WORK ITEM:
Each record must be copied in full and unchanged; any image it holds is excluded.

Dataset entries
***

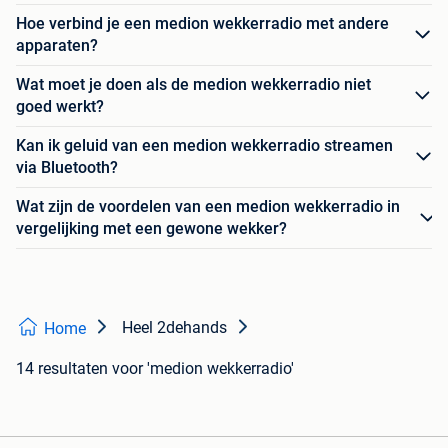
Hoe verbind je een medion wekkerradio met andere
apparaten?
Wat moet je doen als de medion wekkerradio niet
goed werkt?
Kan ik geluid van een medion wekkerradio streamen
via Bluetooth?
Wat zijn de voordelen van een medion wekkerradio in
vergelijking met een gewone wekker?
Heel 2dehands
Home
14 resultaten
voor 'medion wekkerradio'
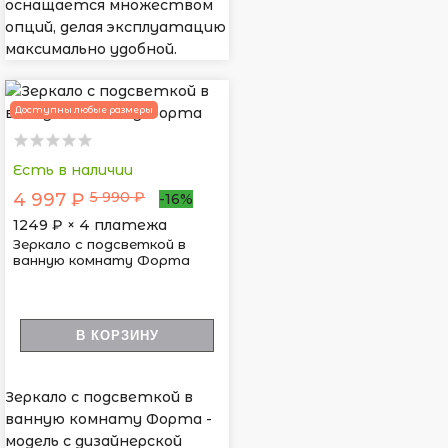
оснащается множеством
опций, делая эксплуатацию
максимально удобной.
Доступны любые размеры
Есть в наличии
5 990 ₽
4 997 ₽
-16%
1249
₽ × 4 платежа
Зеркало с подсветкой в
ванную комнату Форта
В КОРЗИНУ
Зеркало с подсветкой в
ванную комнату Форта -
модель с дизайнерской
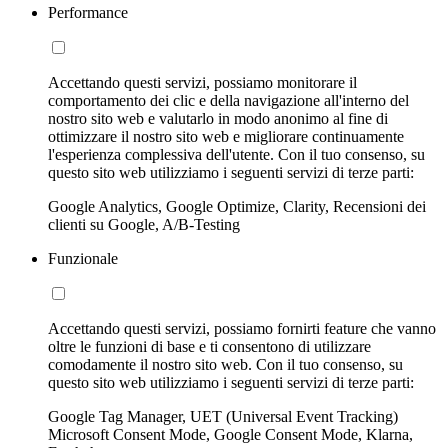
Performance
Accettando questi servizi, possiamo monitorare il
comportamento dei clic e della navigazione all'interno del
nostro sito web e valutarlo in modo anonimo al fine di
ottimizzare il nostro sito web e migliorare continuamente
l'esperienza complessiva dell'utente. Con il tuo consenso, su
questo sito web utilizziamo i seguenti servizi di terze parti:
Google Analytics, Google Optimize, Clarity, Recensioni dei
clienti su Google, A/B-Testing
Funzionale
Accettando questi servizi, possiamo fornirti feature che vanno
oltre le funzioni di base e ti consentono di utilizzare
comodamente il nostro sito web. Con il tuo consenso, su
questo sito web utilizziamo i seguenti servizi di terze parti:
Google Tag Manager, UET (Universal Event Tracking)
Microsoft Consent Mode, Google Consent Mode, Klarna,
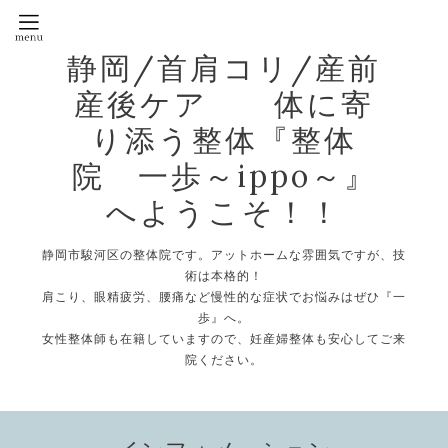
静岡/首肩コリ/産前
産後ケア 体に寄
り添う整体『整体
院 一歩～ippo～』
へようこそ！！
静岡市駿河区の整体院です。アットホームな雰囲気ですが、技
術は本格的！
肩こり、眼精疲労、腰痛など慢性的な症状でお悩みはぜひ『一
歩』へ。
女性整体師も在籍していますので、妊産婦整体も安心してご来
院ください。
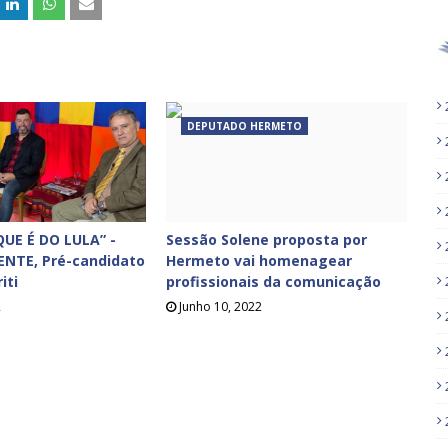
DEPUTADO HERMETO
UE É DO LULA” -
Sessão Solene proposta por
ENTE, Pré-candidato
Hermeto vai homenagear
iti
profissionais da comunicação
2
Junho 10, 2022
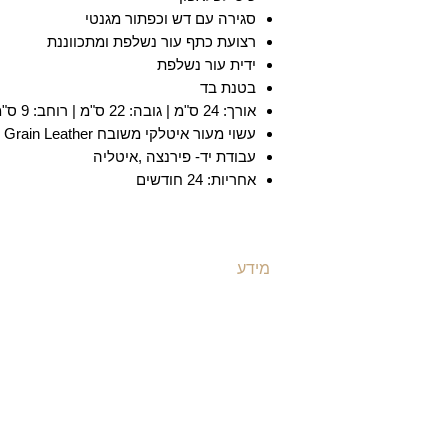
סגירה עם דש וכפתור מגנטי
רצועת כתף עור נשלפת ומתכווננת
ידית עור נשלפת
בטנת בד
אורך: 24 ס"מ | גובה: 22 ס"מ | רוחב: 9 ס"מ |
עשוי מעור איטלקי משובח Full Grain Leather
עבודת יד- פירנצה ,איטליה
אחריות: 24 חודשים
מידע
ת
משלוחים ואספקה
ת
​שאלות ותשובות
ת
תקנון האתר
ת
מדיניות קוקיז
ת
מדיניות פרטיות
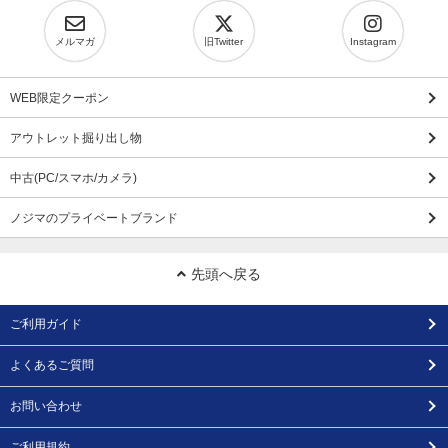
メルマガ
旧Twitter
Instagram
WEB限定クーポン
アウトレット掘り出し物
中古(PC/スマホ/カメラ)
ノジマのプライベートブランド
先頭へ戻る
ご利用ガイド
よくあるご質問
お問い合わせ
ご利用規約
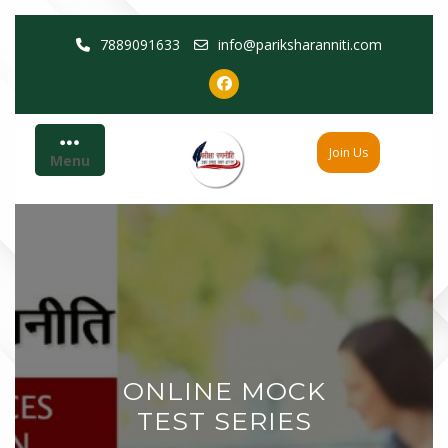
Skip
7889091633
info@pariksharanniti.com
to
content
Join Us
Menu
ONLINE MOCK
TEST SERIES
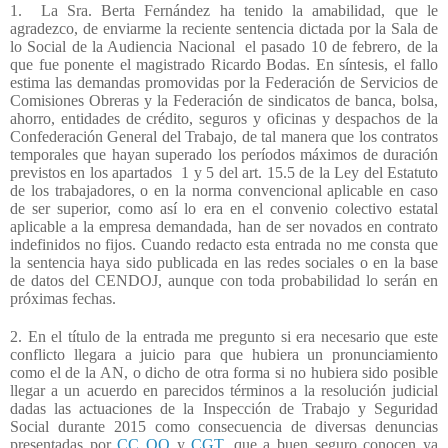
1.
La Sra. Berta Fernández ha tenido la amabilidad, que le
agradezco, de enviarme la reciente sentencia dictada por la Sala de
lo Social de la Audiencia Nacional
el pasado 10 de febrero, de la
que fue ponente el magistrado Ricardo Bodas. En síntesis, el fallo
estima las demandas promovidas por la Federación de Servicios de
Comisiones Obreras y la Federación de sindicatos de banca, bolsa,
ahorro, entidades de crédito, seguros y oficinas y despachos de la
Confederación General del Trabajo, de tal manera que los contratos
temporales que hayan superado los períodos máximos de duración
previstos en los apartados
1 y 5 del art. 15.5 de la Ley del Estatuto
de los trabajadores, o en la norma convencional aplicable en caso
de ser superior, como así lo era en el convenio colectivo estatal
aplicable a la empresa demandada, han de ser novados en contrato
indefinidos no fijos. Cuando redacto esta entrada no me consta que
la sentencia haya sido publicada en las redes sociales o en la base
de datos del CENDOJ, aunque con toda probabilidad lo serán en
próximas fechas.
2. En el título de la entrada me pregunto si era necesario que este
conflicto llegara a juicio para que hubiera un pronunciamiento
como el de la AN, o dicho de otra forma si no hubiera sido posible
llegar a un acuerdo en parecidos términos a la resolución judicial
dadas las actuaciones de la Inspección de Trabajo y Seguridad
Social durante 2015 como consecuencia de diversas denuncias
presentadas por
CC OO
y
CGT,
que a buen seguro conocen ya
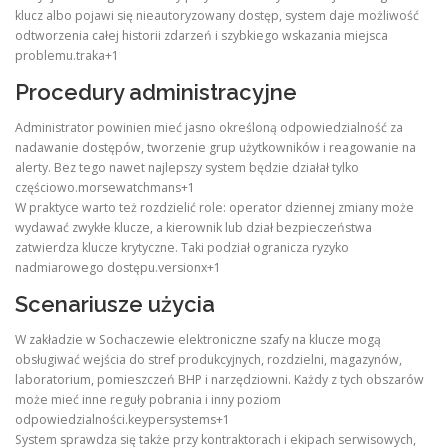
klucz albo pojawi się nieautoryzowany dostęp, system daje możliwość
odtworzenia całej historii zdarzeń i szybkiego wskazania miejsca
problemu.traka+1
Procedury administracyjne
Administrator powinien mieć jasno określoną odpowiedzialność za
nadawanie dostępów, tworzenie grup użytkowników i reagowanie na
alerty. Bez tego nawet najlepszy system będzie działał tylko
częściowo.morsewatchmans+1
W praktyce warto też rozdzielić role: operator dziennej zmiany może
wydawać zwykłe klucze, a kierownik lub dział bezpieczeństwa
zatwierdza klucze krytyczne. Taki podział ogranicza ryzyko
nadmiarowego dostępu.versionx+1
Scenariusze użycia
W zakładzie w Sochaczewie elektroniczne szafy na klucze mogą
obsługiwać wejścia do stref produkcyjnych, rozdzielni, magazynów,
laboratorium, pomieszczeń BHP i narzędziowni. Każdy z tych obszarów
może mieć inne reguły pobrania i inny poziom
odpowiedzialności.keypersystems+1
System sprawdza się także przy kontraktorach i ekipach serwisowych,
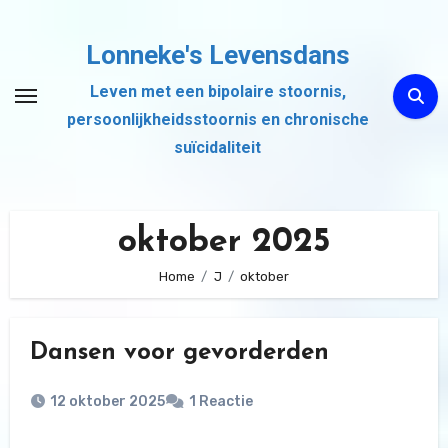
Ga
naar
Lonneke's Levensdans
de
Leven met een bipolaire stoornis,
inhoud
persoonlijkheidsstoornis en chronische
suïcidaliteit
oktober 2025
Home
J
oktober
Dansen voor gevorderden
12 oktober 2025
1 Reactie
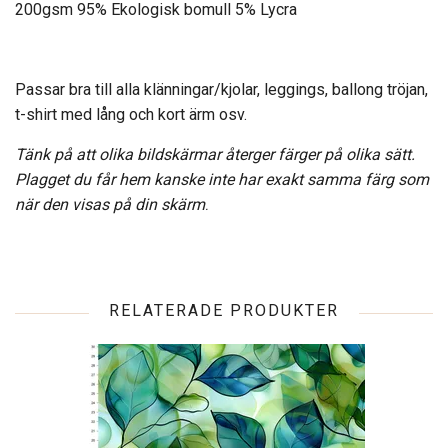
200gsm 95% Ekologisk bomull 5% Lycra
Passar bra till alla klänningar/kjolar, leggings, ballong tröjan,
t-shirt med lång och kort ärm osv.
Tänk på att olika bildskärmar återger färger på olika sätt.
Plagget du får hem kanske inte har exakt samma färg som
när den visas på din skärm
.
RELATERADE PRODUKTER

***

ANSWER TO THE EXERCISE:
Hoe verbind je een medion wekkerradio met andere
apparaten?
Wat moet je doen als de medion wekkerradio niet
goed werkt?
Kan ik geluid van een medion wekkerradio streamen
via Bluetooth?
Wat zijn de voordelen van een medion wekkerradio in
vergelijking met een gewone wekker?
Heel 2dehands
Home
14 resultaten
voor 'medion wekkerradio'
оснащается множеством
опций, делая эксплуатацию
максимально удобной.
Доступны любые размеры
Есть в наличии
5 990 ₽
4 997 ₽
-16%
1249
₽ × 4 платежа
Зеркало с подсветкой в
ванную комнату Форта
В КОРЗИНУ
Зеркало с подсветкой в
ванную комнату Форта -
модель с дизайнерской
Performance
Accettando questi servizi, possiamo monitorare il
comportamento dei clic e della navigazione all'interno del
nostro sito web e valutarlo in modo anonimo al fine di
ottimizzare il nostro sito web e migliorare continuamente
l'esperienza complessiva dell'utente. Con il tuo consenso, su
questo sito web utilizziamo i seguenti servizi di terze parti:
Google Analytics, Google Optimize, Clarity, Recensioni dei
clienti su Google, A/B-Testing
Funzionale
Accettando questi servizi, possiamo fornirti feature che vanno
oltre le funzioni di base e ti consentono di utilizzare
comodamente il nostro sito web. Con il tuo consenso, su
questo sito web utilizziamo i seguenti servizi di terze parti:
Google Tag Manager, UET (Universal Event Tracking)
Microsoft Consent Mode, Google Consent Mode, Klarna,
静岡/首肩コリ/産前
産後ケア 体に寄
り添う整体『整体
院 一歩～ippo～』
へようこそ！！
静岡市駿河区の整体院です。アットホームな雰囲気ですが、技
術は本格的！
肩こり、眼精疲労、腰痛など慢性的な症状でお悩みはぜひ『一
歩』へ。
女性整体師も在籍していますので、妊産婦整体も安心してご来
院ください。
DEPUTADO HERMETO
UE É DO LULA” -
Sessão Solene proposta por
ENTE, Pré-candidato
Hermeto vai homenagear
iti
profissionais da comunicação
2
Junho 10, 2022
סגירה עם דש וכפתור מגנטי
רצועת כתף עור נשלפת ומתכווננת
ידית עור נשלפת
בטנת בד
אורך: 24 ס"מ | גובה: 22 ס"מ | רוחב: 9 ס"מ |
עשוי מעור איטלקי משובח Full Grain Leather
עבודת יד- פירנצה ,איטליה
אחריות: 24 חודשים
מידע
ת
משלוחים ואספקה
ת
​שאלות ותשובות
ת
תקנון האתר
ת
מדיניות קוקיז
ת
מדיניות פרטיות
メルマガ
旧Twitter
Instagram
WEB限定クーポン
アウトレット掘り出し物
中古(PC/スマホ/カメラ)
ノジマのプライベートブランド
先頭へ戻る
ご利用ガイド
よくあるご質問
お問い合わせ
ご利用規約
Skip
7889091633
info@pariksharanniti.com
to
content
Join Us
Menu
ONLINE MOCK
TEST SERIES
1.
La Sra. Berta Fernández ha tenido la amabilidad, que le
agradezco, de enviarme la reciente sentencia dictada por la Sala de
lo Social de la Audiencia Nacional
el pasado 10 de febrero, de la
que fue ponente el magistrado Ricardo Bodas. En síntesis, el fallo
estima las demandas promovidas por la Federación de Servicios de
Comisiones Obreras y la Federación de sindicatos de banca, bolsa,
ahorro, entidades de crédito, seguros y oficinas y despachos de la
Confederación General del Trabajo, de tal manera que los contratos
temporales que hayan superado los períodos máximos de duración
previstos en los apartados
1 y 5 del art. 15.5 de la Ley del Estatuto
de los trabajadores, o en la norma convencional aplicable en caso
de ser superior, como así lo era en el convenio colectivo estatal
aplicable a la empresa demandada, han de ser novados en contrato
indefinidos no fijos. Cuando redacto esta entrada no me consta que
la sentencia haya sido publicada en las redes sociales o en la base
de datos del CENDOJ, aunque con toda probabilidad lo serán en
próximas fechas.
2. En el título de la entrada me pregunto si era necesario que este
conflicto llegara a juicio para que hubiera un pronunciamiento
como el de la AN, o dicho de otra forma si no hubiera sido posible
llegar a un acuerdo en parecidos términos a la resolución judicial
dadas las actuaciones de la Inspección de Trabajo y Seguridad
Social durante 2015 como consecuencia de diversas denuncias
presentadas por
CC OO
y
CGT,
que a buen seguro conocen ya
klucz albo pojawi się nieautoryzowany dostęp, system daje możliwość
odtworzenia całej historii zdarzeń i szybkiego wskazania miejsca
problemu.traka+1
Procedury administracyjne
Administrator powinien mieć jasno określoną odpowiedzialność za
nadawanie dostępów, tworzenie grup użytkowników i reagowanie na
alerty. Bez tego nawet najlepszy system będzie działał tylko
częściowo.morsewatchmans+1
W praktyce warto też rozdzielić role: operator dziennej zmiany może
wydawać zwykłe klucze, a kierownik lub dział bezpieczeństwa
zatwierdza klucze krytyczne. Taki podział ogranicza ryzyko
nadmiarowego dostępu.versionx+1
Scenariusze użycia
W zakładzie w Sochaczewie elektroniczne szafy na klucze mogą
obsługiwać wejścia do stref produkcyjnych, rozdzielni, magazynów,
laboratorium, pomieszczeń BHP i narzędziowni. Każdy z tych obszarów
może mieć inne reguły pobrania i inny poziom
odpowiedzialności.keypersystems+1
System sprawdza się także przy kontraktorach i ekipach serwisowych,
Ga
naar
Lonneke's Levensdans
de
Leven met een bipolaire stoornis,
inhoud
persoonlijkheidsstoornis en chronische
suïcidaliteit
oktober 2025
Home
J
oktober
Dansen voor gevorderden
12 oktober 2025
1 Reactie
200gsm 95% Ekologisk bomull 5% Lycra
Passar bra till alla klänningar/kjolar, leggings, ballong tröjan,
t-shirt med lång och kort ärm osv.
Tänk på att olika bildskärmar återger färger på olika sätt.
Plagget du får hem kanske inte har exakt samma färg som
när den visas på din skärm
.
RELATERADE PRODUKTER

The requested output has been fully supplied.